Since the beginning of the project, WP4 proposed the formulation of a benchmark electrolyte able to outperform the reference electrolyte with a gain of 20% in cycle life. Electrolyte developments led to the selection of an appropriate base formulation to conduct studies on gel electrolytes and hydbrid SEI

Within WP6, an overview of all activities, their associated protocols and general planning have been prepared. Then electrical tests on Gen0 cells and first Gen1 cells were performed according to testing matrix. Interfaces characterization (including post-mortem) and modelling activities (including extensive characterisation works) started. They will allow to understand degradation mechanisms.

For WP7, environmental screening study for materials and selection of relevant cost data for cell production were conducted. An initial design of recycling process was proposed and the 1st exploitation strategy seminar was held online.

EV sales are predicted to grow considerably in the upcoming years, but the final success of increased EV deployment will depend on four main criteria: autonomy, cost, life cycle and safety of the vehicle.
P-HEV, EV and E-buses will be powered by Li-ion (11 B$ in 2020 & 22 B$ in 2025). However, EV technology is still far from achieving the commercial success of internal combustion engine vehicles.

SPIDER aims to develop a next generation Li-ion battery with the potential to provide the technological progress that is necessary to accelerate the deployment rates of EVs. SPIDER developments are based on three main innovations :
- High capacity materials: By combining high energy active materials, SPIDER targets to reach 400 Wh/kg (+65% versus the state of the art) by the end of the project (or 450 Wh/kg by 2030).
- Prelithiation: SPIDER will implement a prelithiation step in the cell manufacturing process in order to achieve 2000 cycles at 50% DoD in EV and in total 5000 cycles considering also the second life with SPIDER batteries.
- Advanced electrolyte formulation: SPIDER will develop intrinsically safe liquid electrolyte formulations specifically designed for SPIDER chemistry and allowing (i)- Stabilized cycling of Si-Gr anode and (ii)- Low reactivity vs. the charged anode.

SPIDER also addresses characterization challenges, investigating phenomena and problems at the interfaces to then optimize SPIDER cells.

SPIDER will trigger the technological progress that is necessary to accelerate the deployment rates of electric vehicles (longer driving ranges, lower cost, etc.). The SPIDER Li-ion batteries are urgently needed for an increasing number of market segments with high energy and power density demand, as well as superior cycling, notably for electric and hybrid vehicles.

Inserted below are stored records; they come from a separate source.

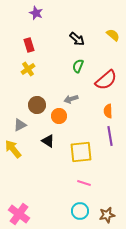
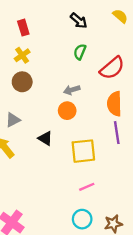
brown circle: (37, 105) -> (22, 82), moved
orange semicircle: (108, 111) -> (114, 104), size x1.5
orange circle: (59, 116) -> (67, 111), moved
pink line: (84, 183) -> (87, 187), turned -40

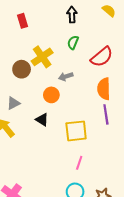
black arrow: (79, 21) -> (72, 15), turned -133
yellow cross: (22, 55) -> (42, 57), moved, size x1.5
orange circle: (67, 111) -> (51, 95), moved
pink line: (87, 187) -> (79, 163), turned -48

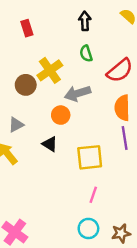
green semicircle: (73, 42) -> (86, 54), turned -40
gray arrow: (66, 76) -> (78, 93), size x1.5

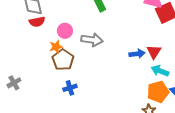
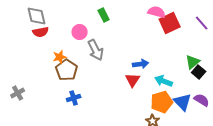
pink circle: (65, 31) -> (80, 32), moved
gray arrow: (92, 40) -> (96, 50), turned 55
red triangle: (154, 52) -> (133, 80), moved

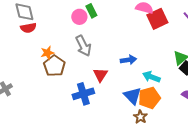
pink circle: (80, 32) -> (79, 17), moved
red triangle: (133, 80) -> (100, 75), moved
blue cross: (74, 98) -> (83, 94), moved, size x1.5
blue triangle: (183, 102) -> (132, 96), moved

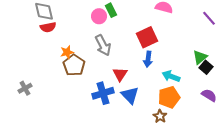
red square: (157, 19) -> (147, 37), moved
blue arrow: (128, 60) -> (148, 59), turned 105
blue triangle: (132, 96) -> (130, 95), moved

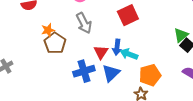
blue arrow: (148, 59) -> (117, 47), moved
cyan arrow: (171, 76) -> (129, 54), moved
blue triangle: (130, 95) -> (111, 73), turned 30

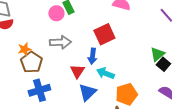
gray arrow: (84, 23) -> (60, 42), turned -65
blue arrow: (117, 47) -> (92, 56), moved
blue cross: (84, 71) -> (39, 90), moved

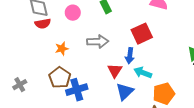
pink circle: (56, 13) -> (73, 13), moved
brown pentagon: (31, 62) -> (60, 78), moved

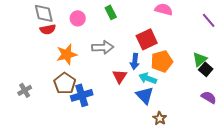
orange star: (62, 49) -> (67, 54), size x1.5
blue triangle: (125, 92) -> (145, 95), moved, turned -30
orange pentagon: (164, 94) -> (162, 61), moved

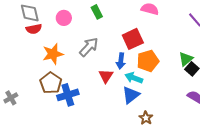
gray arrow: (103, 47) -> (89, 47), turned -45
gray cross: (25, 90) -> (11, 98), moved
blue triangle: (145, 95) -> (131, 95), turned 36

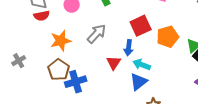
orange pentagon: (148, 61) -> (168, 37), moved
gray cross: (11, 98) -> (19, 61), moved

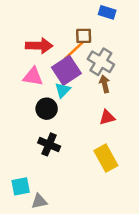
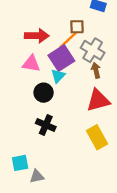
red triangle: (107, 117) -> (98, 100), size x1.6

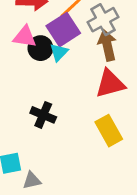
gray cross: (93, 50) -> (103, 20), turned 30
brown arrow: (96, 70) -> (107, 45), size x1.5
black circle: (44, 93) -> (40, 48), moved

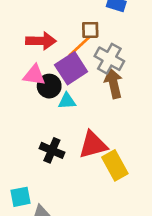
gray cross: (103, 20) -> (109, 59), turned -32
cyan triangle: (59, 52) -> (67, 101), moved, turned 42
red triangle: (110, 84) -> (93, 145), moved

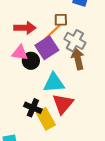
cyan triangle: (67, 101) -> (54, 83), moved, size x1.6
red triangle: (93, 145) -> (63, 104), turned -35
yellow rectangle: (115, 165) -> (46, 119), moved

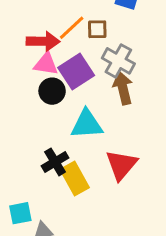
orange line: (53, 32) -> (72, 28), moved
pink triangle: (20, 53) -> (46, 64), moved
red triangle: (63, 104) -> (121, 165), moved
black cross: (33, 108) -> (55, 162), turned 36

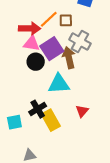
brown arrow: (123, 88) -> (69, 58), moved
red triangle: (121, 165) -> (82, 111), size x0.6
cyan square: (20, 213) -> (14, 122), moved

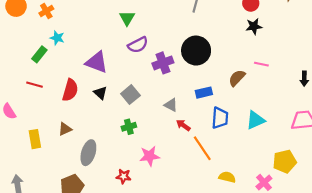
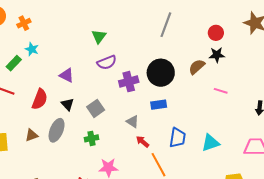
purple triangle: (97, 62) -> (67, 75), size x0.7
brown semicircle: (237, 78) -> (197, 67), moved
blue rectangle: (204, 93) -> (159, 105), moved
gray ellipse: (88, 153) -> (57, 130), moved

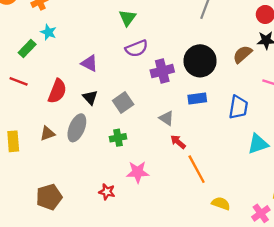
blue trapezoid: (178, 138) -> (238, 107), moved

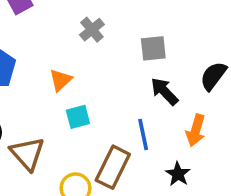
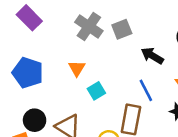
gray cross: (92, 30) -> (89, 27), size x1.5
gray square: (153, 48) -> (122, 29), moved

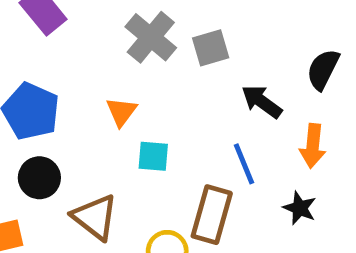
cyan square: (96, 91) -> (153, 156), turned 30
black circle: (35, 120) -> (39, 178), moved

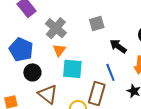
gray cross: (151, 37) -> (56, 28), moved
cyan square: (153, 156) -> (72, 69), size x1.5
black circle: (39, 178) -> (32, 72), moved

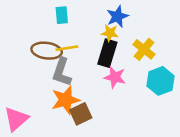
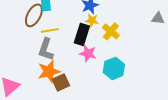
yellow star: (110, 33) -> (92, 20), moved
brown ellipse: (47, 51) -> (34, 15), moved, turned -70
cyan hexagon: (160, 81) -> (114, 68), moved

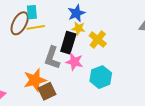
yellow line: (50, 30) -> (36, 27), moved
gray L-shape: (46, 49) -> (52, 58), moved

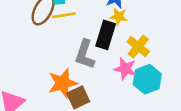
yellow cross: (98, 40) -> (138, 47), moved
pink star: (74, 62) -> (125, 69), moved

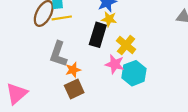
gray L-shape: (85, 54) -> (58, 54), moved
orange star: (63, 83) -> (73, 70), moved, size x0.6

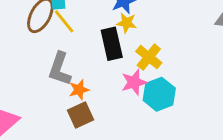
yellow line: (62, 18) -> (64, 21), turned 60
black rectangle: (98, 35) -> (112, 44), turned -30
pink star: (115, 64) -> (134, 82), turned -30

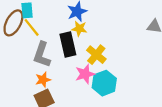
gray L-shape: (60, 69) -> (42, 55), moved

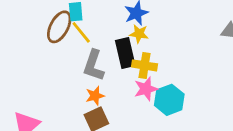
yellow cross: (96, 55) -> (145, 65), moved, turned -30

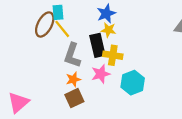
pink star: (146, 89) -> (101, 74), moved

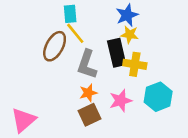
brown ellipse: (45, 24) -> (55, 46), moved
pink star: (101, 74) -> (121, 101), moved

Regarding the socio-economical impacts, SPIDER batteries are expected to provide extremely flexible energy storage that can be used in all industries, especially in EVs, with markets worth billions of euros: a mass market could create 500,000 to 1.1 million net additional jobs in Europe by 2030 through innovations in the automotive sector. The partners all plan to hire new staff in order to exploit project results.